Technique Tuesday: Roller Pull-Over

October 30, 2018



- long foam roller



- strengthen your abs while keeping your rib cage, spine, and pelvis in the right position

- improve your ability to stabilize your spine during overhead exercises 

- improve your ability to maintain core stiffness while breathing


Technique Tips:

- exhale and feel your ribs glide down towards the roller (FULLY EXHALE!)

- inhale low into your belly while keeping the ribs down --- it can be helpful to place an object on your belly to feel yourself breathing into that area

- take a few full exhales to set-up the position before you start moving your arms

- you should feel your lower back start to contact the roller by getting your ribs down (not by using your legs or tucking your tailbone)

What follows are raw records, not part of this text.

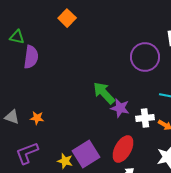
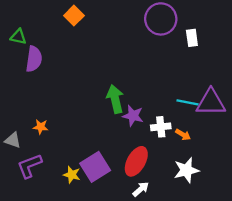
purple circle: (145, 57) -> (161, 19), moved
green arrow: (104, 93) -> (115, 99), turned 30
gray triangle: (12, 117) -> (13, 140), moved

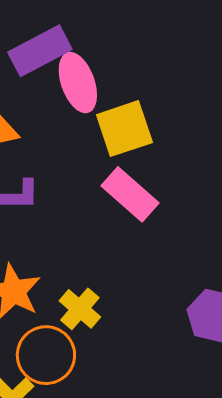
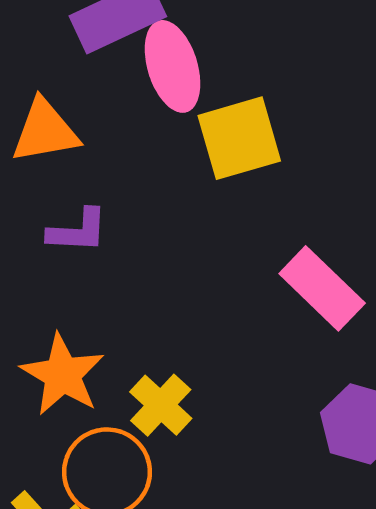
pink rectangle: (130, 194) -> (322, 288), moved

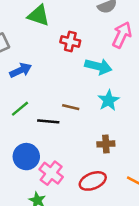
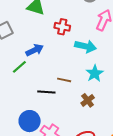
blue arrow: (21, 70) -> (35, 50), moved
green line: (20, 109) -> (19, 67), moved
brown cross: (106, 144) -> (88, 100), moved, turned -32

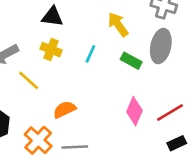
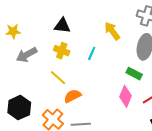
green rectangle: (131, 61) -> (134, 74), moved
yellow line: (29, 80) -> (58, 78), moved

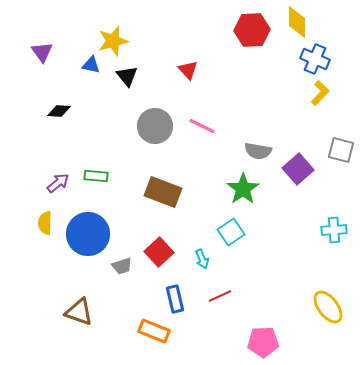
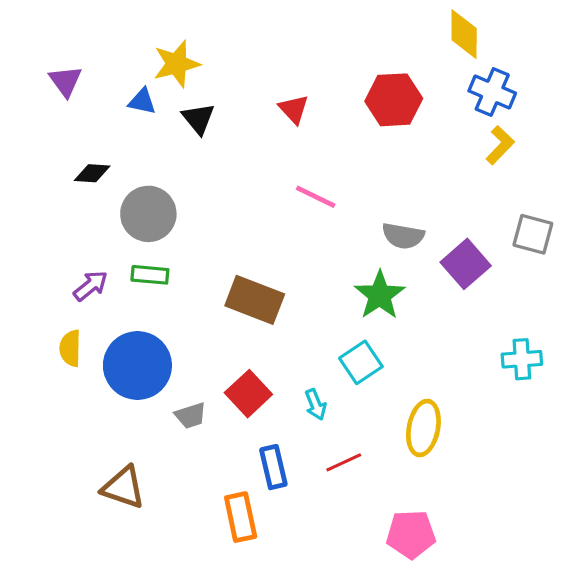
red hexagon: (252, 30) -> (394, 100), moved
gray circle: (155, 126) -> (148, 214), moved
yellow ellipse: (328, 307) -> (423, 428), moved, turned 48
orange rectangle: (154, 331) -> (241, 517), turned 56

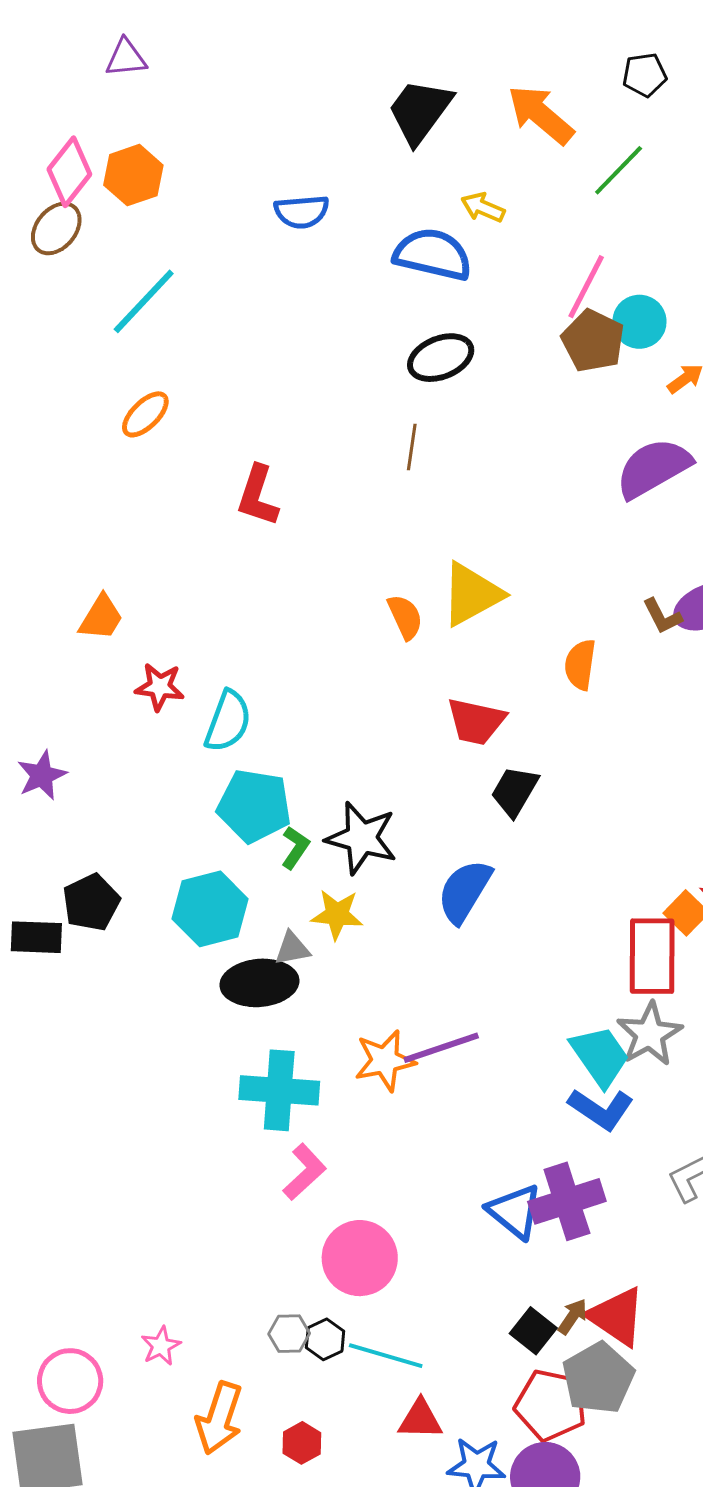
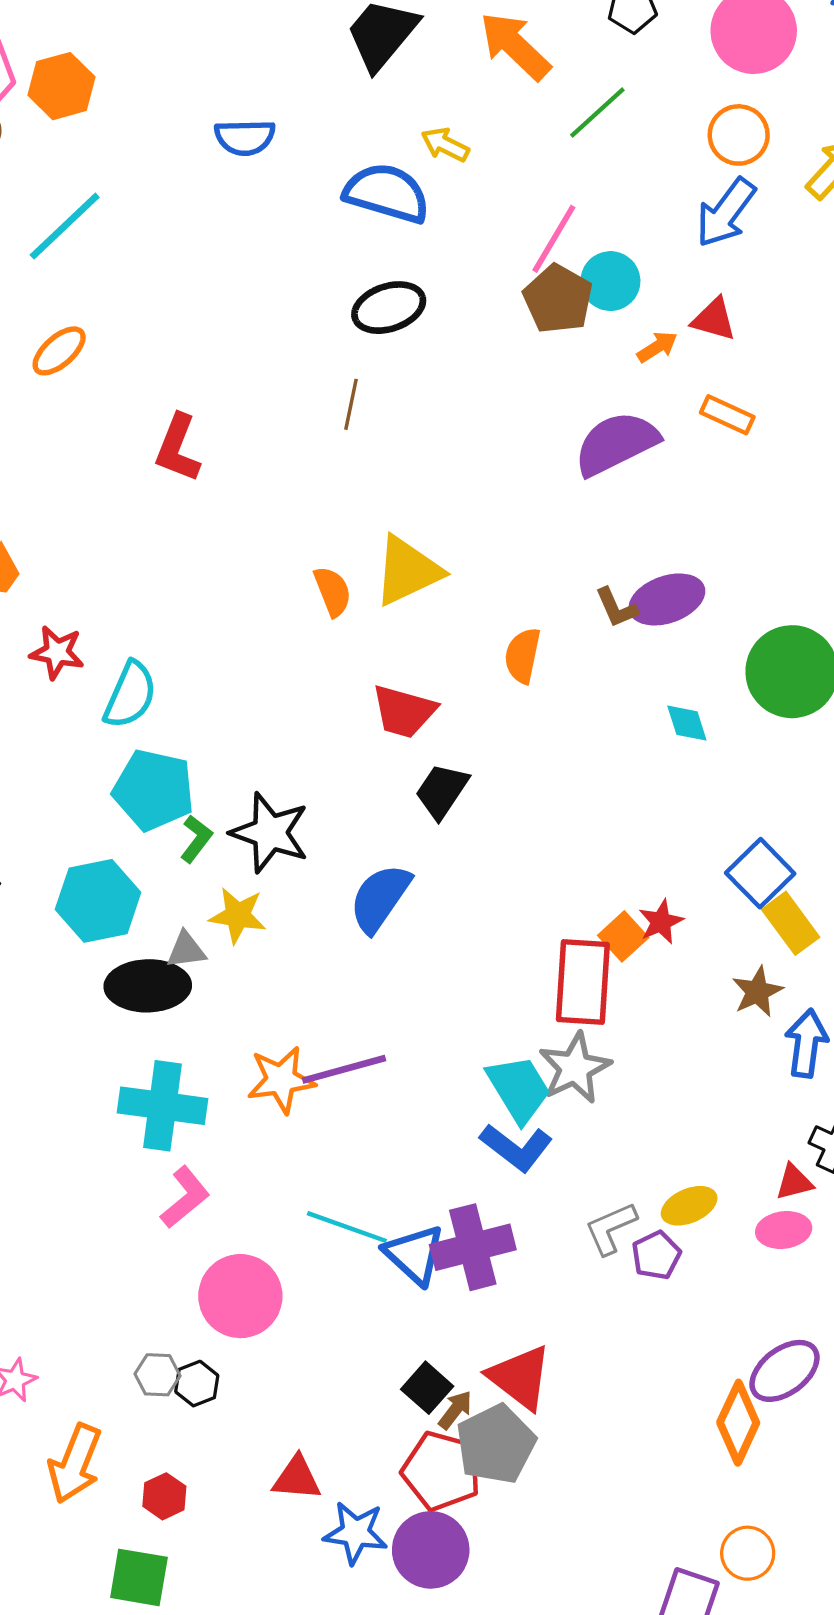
brown arrow: (573, 1317) -> (455, 1410), moved
cyan line: (386, 1356) -> (347, 1227), moved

- wiggle your legs to make sure that they are staying relaxed

- once you are ready, move the arms back on the exhale --- make sure your ribs stay down!

- only move the arms as far as you can without your ribs lifting up

- inhale and return arms up to the starting position


This exercise is great for anyone who reaches above shoulder height day-to-day and for anyone who does overhead lifting at the gym!


Can you do this for 2-3 minutes without losing proper alignment? If you answered yes then it is time to go pick up some weights and move onto more challenging exercises! But, this can still be a great addition to your warm-up routine!